Dorien Deluyker

Cross-linking versus RAGE: How do high molecular weight advanced glycation products induce cardiac dysfunction?

BACKGROUND Several clinical and experimental studies have demonstrated that advanced glycation end products (AGEs) are associated with adverse cardiac outcome. Growing evidence shows that high molecular weight AGEs (HMW-AGEs) might be as important as the characterized low molecular weight AGEs. To date, the role of HMW-AGEs in the pathogenesis of cardiac remodeling remains unknown. In this study, we investigated whether HMW-AGEs are involved in cardiac dysfunction. METHODS Healthy rats were daily ip injected with 20mg/kg BSA-derived HMW-AGEs or, as a control, unmodified BSA, during 6 weeks. Cardiac function was assessed with echocardiography. Plasma levels of glucose, AGEs and soluble RAGE (sRAGE) were measured. AGEs, RAGE and lysyl oxidase (LOX) expression were determined by western blot. RESULTS After 6 weeks, animals displayed a sustained increase in circulating total AGEs without hyperglycemia. HMW-AGEs injections induced cardiac dysfunction characterized by wall hypertrophy, increased heart sphericity, reduced strain and strain rate with preserved ejection fraction. Plasma sRAGE levels were significantly higher compared to control and correlated significantly with decreased strain. RAGE expression, TNF-α and IL-6 remained unchanged. Finally, HMW-AGEs induced prominent cardiac fibrosis associated with an increased LOX expression. CONCLUSION Our data demonstrate that rather than via a specific activation of RAGE, the deleterious effects of HMW-AGEs are likely mediated via an increased collagen cross-linking responsible for the observed cardiac stiffness. Additionally, we show that in the setting of elevated HMW-AGEs, increased sRAGE levels are markers of altered cardiac function.

Exercise improves cardiac function and attenuates insulin resistance in Dahl salt-sensitive rats

BACKGROUND The development of heart failure (HF) secondary to hypertension is a complex process related to a series of physiological and molecular factors including glucose dysregulation. The overall objective of this study was to investigate whether exercise training could improve cardiac function and insulin resistance in a rat model of hypertensive HF. METHODS Seven week old Dahl salt-sensitive rats received either 8% NaCl (n = 30) or 0.3% NaCl (n = 18) diet. After a 5-week diet, animals were randomly assigned to exercise training (treadmill running at 18 m/min, 5% inclination for 60 min, 5 days/week) or kept sedentary for 6 additional weeks. 2D echocardiography was used to calculate left ventricular (LV) dimensions, volumes and global functional parameters. LV global deformation parameters were measured with speckle tracking echocardiography. Insulin resistance was assessed using 1h oral glucose tolerance testing. RESULTS High salt diet led to cardiac hypertrophy and HF, characterized by increased wall thicknesses and LV volumes as well as reduced deformation parameters. In addition, high salt diet was associated with the development of insulin resistance. Exercise training improved cardiac function, reduced the extent of interstitial fibrosis and reduced insulin levels 60 min post-glucose administration. CONCLUSIONS Even if not fully reversed, exercise training in HF animals improved cardiac function and insulin resistance. Adjusted modalities of exercise training might offer new insights not only as a preventive strategy, but also as a treatment for HF patients.

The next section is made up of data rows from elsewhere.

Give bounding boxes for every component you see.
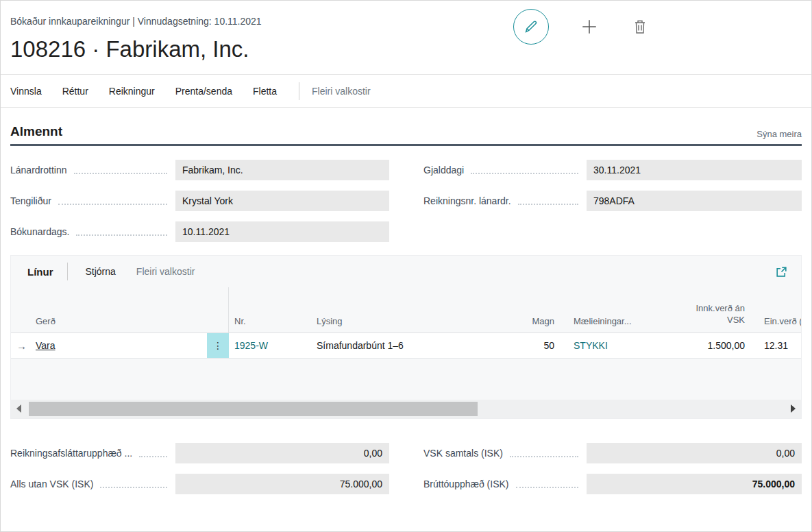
cell-einverd[interactable]: 12.31 <box>745 340 801 351</box>
field-label: Brúttóupphæð (ISK) <box>423 479 509 489</box>
field-label: Reikningsnr. lánardr. <box>423 195 511 206</box>
field-label: Alls utan VSK (ISK) <box>10 479 93 489</box>
lines-toolbar-divider <box>67 263 68 280</box>
field-row-lanardrottinn: Lánardrottinn Fabrikam, Inc. <box>10 160 389 180</box>
cell-maelieiningar-link[interactable]: STYKKI <box>574 340 608 351</box>
dotted-leader <box>510 456 578 457</box>
edit-button[interactable] <box>513 9 549 45</box>
menubar-divider <box>299 82 299 100</box>
totals-section: Reikningsafsláttarupphæð ... 0,00 Alls u… <box>1 443 811 505</box>
popout-icon <box>775 265 788 278</box>
field-row-gross-amount: Brúttóupphæð (ISK) 75.000,00 <box>423 474 802 494</box>
general-section-title: Almennt <box>10 124 62 139</box>
general-section: Almennt Sýna meira Lánardrottinn Fabrika… <box>1 124 811 252</box>
cell-magn[interactable]: 50 <box>517 340 554 351</box>
field-row-reikningsnr: Reikningsnr. lánardr. 798ADFA <box>423 191 802 211</box>
totals-right-column: VSK samtals (ISK) 0,00 Brúttóupphæð (ISK… <box>423 443 802 505</box>
page-title: 108216 · Fabrikam, Inc. <box>10 36 802 62</box>
invoice-discount-field[interactable]: 0,00 <box>175 443 389 463</box>
dotted-leader <box>100 487 167 488</box>
menu-item-more-options[interactable]: Fleiri valkostir <box>312 86 371 97</box>
section-underline <box>10 144 802 146</box>
col-header-nr[interactable]: Nr. <box>229 316 311 332</box>
dotted-leader <box>516 487 578 488</box>
dotted-leader <box>76 234 167 236</box>
lines-table-header: Gerð Nr. Lýsing Magn Mælieiningar... Inn… <box>11 287 801 333</box>
delete-button[interactable] <box>630 16 650 37</box>
lines-table: Gerð Nr. Lýsing Magn Mælieiningar... Inn… <box>11 287 801 418</box>
dotted-leader <box>58 204 167 205</box>
field-label: Reikningsafsláttarupphæð ... <box>10 448 132 459</box>
field-row-total-excl-vat: Alls utan VSK (ISK) 75.000,00 <box>10 474 389 494</box>
dotted-leader <box>471 173 578 174</box>
contact-field[interactable]: Krystal York <box>175 191 389 211</box>
cell-innkverd[interactable]: 1.500,00 <box>641 340 745 351</box>
field-row-vat-total: VSK samtals (ISK) 0,00 <box>423 443 802 463</box>
row-ellipsis-menu-button[interactable]: ⋮ <box>207 333 229 358</box>
gross-amount-field[interactable]: 75.000,00 <box>587 474 802 494</box>
lines-menu-more-options[interactable]: Fleiri valkostir <box>136 266 195 277</box>
col-header-magn[interactable]: Magn <box>517 316 554 332</box>
vendor-name-field[interactable]: Fabrikam, Inc. <box>175 160 389 180</box>
header-actions <box>513 9 650 45</box>
dotted-leader <box>139 456 167 457</box>
field-label: Lánardrottinn <box>10 165 67 176</box>
lines-empty-area <box>11 359 801 400</box>
field-label: Tengiliður <box>10 195 51 206</box>
cell-nr-link[interactable]: 1925-W <box>234 340 268 351</box>
field-row-gjalddagi: Gjalddagi 30.11.2021 <box>423 160 802 180</box>
total-excl-vat-field[interactable]: 75.000,00 <box>175 474 389 494</box>
scroll-left-arrow-icon[interactable] <box>16 404 21 413</box>
posting-date-field[interactable]: 10.11.2021 <box>175 221 389 242</box>
cell-lysing[interactable]: Símafundarbúnt 1–6 <box>311 340 517 351</box>
vendor-invoice-no-field[interactable]: 798ADFA <box>587 191 802 211</box>
col-header-maelieiningar[interactable]: Mælieiningar... <box>554 316 641 332</box>
dotted-leader <box>74 173 167 174</box>
lines-title[interactable]: Línur <box>27 266 53 278</box>
field-label: Bókunardags. <box>10 226 69 237</box>
trash-icon <box>632 19 648 35</box>
lines-menu-stjorna[interactable]: Stjórna <box>86 266 116 277</box>
col-header-lysing[interactable]: Lýsing <box>311 316 517 332</box>
page-header: Bókaður innkaupareikningur | Vinnudagset… <box>1 1 811 62</box>
app-window: Bókaður innkaupareikningur | Vinnudagset… <box>0 0 812 532</box>
menu-item-fletta[interactable]: Fletta <box>253 86 277 97</box>
scrollbar-thumb[interactable] <box>29 402 478 416</box>
col-header-gerd[interactable]: Gerð <box>36 316 207 332</box>
table-row: → Vara ⋮ 1925-W Símafundarbúnt 1–6 50 ST… <box>11 333 801 359</box>
general-left-column: Lánardrottinn Fabrikam, Inc. Tengiliður … <box>10 160 389 252</box>
field-row-tengilidur: Tengiliður Krystal York <box>10 191 389 211</box>
field-row-invoice-discount: Reikningsafsláttarupphæð ... 0,00 <box>10 443 389 463</box>
dotted-leader <box>518 204 578 205</box>
vat-total-field[interactable]: 0,00 <box>587 443 802 463</box>
field-label: Gjalddagi <box>423 165 464 176</box>
cell-gerd[interactable]: Vara <box>36 340 56 351</box>
menu-item-rettur[interactable]: Réttur <box>62 86 88 97</box>
lines-panel: Línur Stjórna Fleiri valkostir Gerð <box>10 255 802 419</box>
col-header-innkverd[interactable]: Innk.verð án VSK <box>641 302 745 332</box>
menu-item-reikningur[interactable]: Reikningur <box>109 86 155 97</box>
due-date-field[interactable]: 30.11.2021 <box>587 160 802 180</box>
col-header-einverd[interactable]: Ein.verð (S <box>745 316 801 332</box>
horizontal-scrollbar[interactable] <box>11 400 801 418</box>
menu-item-prenta-senda[interactable]: Prenta/senda <box>175 86 232 97</box>
scroll-right-arrow-icon[interactable] <box>791 404 796 413</box>
field-label: VSK samtals (ISK) <box>423 448 503 459</box>
action-menubar: Vinnsla Réttur Reikningur Prenta/senda F… <box>1 74 811 108</box>
show-more-link[interactable]: Sýna meira <box>756 129 802 139</box>
menu-item-vinnsla[interactable]: Vinnsla <box>10 86 42 97</box>
plus-icon <box>580 18 598 36</box>
open-in-new-window-button[interactable] <box>771 261 791 282</box>
totals-left-column: Reikningsafsláttarupphæð ... 0,00 Alls u… <box>10 443 389 505</box>
field-row-bokunardags: Bókunardags. 10.11.2021 <box>10 221 389 242</box>
active-row-arrow-icon: → <box>11 340 36 352</box>
page-caption: Bókaður innkaupareikningur | Vinnudagset… <box>10 16 802 27</box>
pencil-icon <box>524 19 539 34</box>
add-button[interactable] <box>579 16 600 37</box>
general-right-column: Gjalddagi 30.11.2021 Reikningsnr. lánard… <box>423 160 802 252</box>
lines-toolbar: Línur Stjórna Fleiri valkostir <box>11 256 801 287</box>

Pyridoxamine improves survival and limits cardiac dysfunction after MI

Advanced glycation end products (AGEs) play a key role in the progression of heart failure. Whether treatments limiting AGEs formation would prevent adverse left ventricular remodeling after myocardial infarction (MI) remain unknown. We investigated whether pyridoxamine (PM) could limit adverse cardiac outcome in MI. Rats were divided into MI, MI + PM and Sham. Echocardiography and hemodynamic parameters were used to assess cardiac function 8 weeks post-surgery. Total interstitial collagen, collagen I and collagen III were quantified using Sirius Red and polarized light microscopy. PM improved survival following LAD occlusion. Pre-treatment with PM significantly decreased the plasma AGEs levels. MI rats treated with PM displayed reduced left ventricular end-diastolic pressure and tau compared to untreated MI rats. Deformation parameters were also improved with PM. The preserved diastolic function was related to the reduced collagen content, in particular in the highly cross-linked collagen type I, mainly in the peri-infarct region, although not via TGF-β1 pathway. Our data indicate that PM treatment prevents the increase in AGEs levels and reduces collagen levels in a rat model of MI, resulting in an improved cardiac phenotype. As such, therapies targeting formation of AGEs might be beneficial in the prevention and/or treatment of maladaptive remodeling following MI.